§ Records for this task:
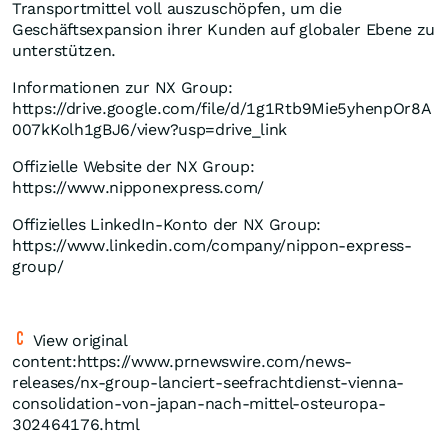
Transportmittel voll auszuschöpfen, um die
Geschäftsexpansion ihrer Kunden auf globaler Ebene zu
unterstützen.
Informationen zur NX Group:
https://drive.google.com/file/d/1g1Rtb9Mie5yhenpOr8A
007kKolh1gBJ6/view?usp=drive_link
Offizielle Website der NX Group:
https://www.nipponexpress.com/
Offizielles LinkedIn-Konto der NX Group:
https://www.linkedin.com/company/nippon-express-
group/
View original
content:https://www.prnewswire.com/news-
releases/nx-group-lanciert-seefrachtdienst-vienna-
consolidation-von-japan-nach-mittel-osteuropa-
302464176.html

§ Directions for this task:
Over all the entries, say how many lines hold the string "https". The reply is the number alone.

§ Expected answer:
4